Silvio Berlusconi ha poi avuto certamente la capacità di saper riempire questo vuoto inventando lo spauracchio del pericolo comunista e utilizzando il suo impero industriale; ha saputo convogliare sotto la sua guida il post-fascismo e il nascente leghismo, oltreché ampi spezzoni di ex-democristiani ed ex-socialisti, dando nuovo contenuto ideologico al nuovo sistema politico-partitico sanzionato dall’istituzione della giornata delle foibe; ha portato il paese in guerra aperta vicino a Bush e lo ha addentrato ancora di più nell’UE attraverso il trattato di Lisbona; ha accelerato la deregolamentazione del mercato del lavoro e non ha certo incoraggiato le rivendicazioni salariali; ha proseguito le privatizzazioni e l’aziendalizzazione dell’università; il suo governo si è inoltre reso responsabile di una gigantesca violazione di diritti fondamentali su scala di massa nell’ambito della repressione della protesta anti-globalizzazione a Genova.
Ma al netto di quest’ultimo fatto, si può dire con sicurezza che tutte le altre tendenze erano già in essere prima della sua ascesa al potere e sono rimaste, rinvigorendosi, dopo la sua caduta: la globalizzazione, l’integrazione europea, la moderazione salariale, la deregolamentazione del mercato del lavoro, le privatizzazioni, i tagli alla spesa e l’aziendalizzazione dell’università erano già iniziate nella prima metà degli anni Novanta, proseguirono con i governi di centro-sinistra e fecero un salto di qualità dopo il 2011 in quanto si trattava e si tratta di tendenze mondiali finora incontrastate; lo scadimento della cultura e dell’informazione e la concentrazione monopolistica degli organi di stampa non sono stati certo una prerogativa di Berlusconi; il post-fascismo e il leghismo sono stati certamente sdoganati dall’ex-presidente, ma c’era un’alternativa? Si trattava di movimenti che prendevano sempre più forza mentre ormai i vecchi partiti, nominalmente gli stessi ma concretamente già post-ideologici da tempo, si indebolivano sempre di più.
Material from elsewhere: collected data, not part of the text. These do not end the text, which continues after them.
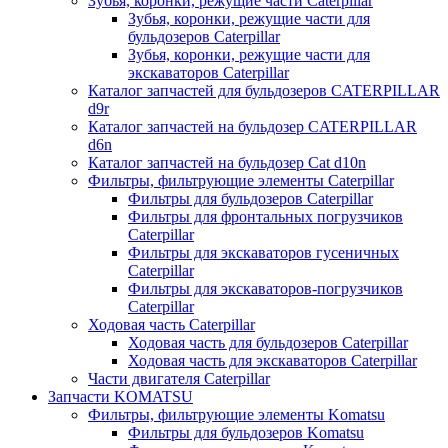
Зубья, коронки, режущие части Caterpillar
Зубья, коронки, режущие части для
бульдозеров Caterpillar
Зубья, коронки, режущие части для
экскаваторов Caterpillar
Каталог запчастей для бульдозеров CATERPILLAR
d9r
Каталог запчастей на бульдозер CATERPILLAR
d6n
Каталог запчастей на бульдозер Сat d10n
Фильтры, фильтрующие элементы Caterpillar
Фильтры для бульдозеров Caterpillar
Фильтры для фронтальных погрузчиков
Caterpillar
Фильтры для экскаваторов гусеничных
Caterpillar
Фильтры для экскаваторов-погрузчиков
Caterpillar
Ходовая часть Caterpillar
Ходовая часть для бульдозеров Caterpillar
Ходовая часть для экскаваторов Caterpillar
Части двигателя Caterpillar
Запчасти KOMATSU
Фильтры, фильтрующие элементы Komatsu
Фильтры для бульдозеров Komatsu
Persino la guerra non fu un’invenzione di Berlusconi perché già il governo D’Alema vi aveva portato l’Italia con il bombardamento di Belgrado, fatto al di fuori e contro le Nazioni Unite. Berlusconi ha avuto semmai il merito, quando ormai era un astro morente, di opporsi timidamente alla guerra libica anglo-francese e più recentemente all’alimentazione della guerra ucraina. Ma ormai era un grillo parlante che neanche più i suoi alleati, che forse in fondo aveva sempre disprezzato e trattato da inferiori, ascoltavano più. Perché allora il potere di Berlusconi finisce nel 2011? Sappiamo bene che Napolitano lo sostituì d’imperio e forse è più facile leggere l’epilogo che la genesi di questa storia. La situazione internazionale si faceva più severa: in Europa la crisi dei debiti aveva mostrato i difetti di costituzione cui la Germania si ostinava tuttavia a non voler mettere mano, pretendendo però di obbligare gli Stati membri al pareggio di bilancio e al riequilibrio degli scambi attraverso la deflazione salari-prezzi, cosa che avrebbe certamente rovinato il carisma di un presidente che amava dipingersi così empatico con il popolo; nel mondo eurasiatico poi l’espansione della NATO a Est e in Medio Oriente imponeva un governo più fedele di come poteva esserlo uno presieduto da un amico intimo di Putin, Gheddafi e Erdogan. Rimane un bel lavoro da fare per gli storici; dannazioni e santificazioni sono altra cosa.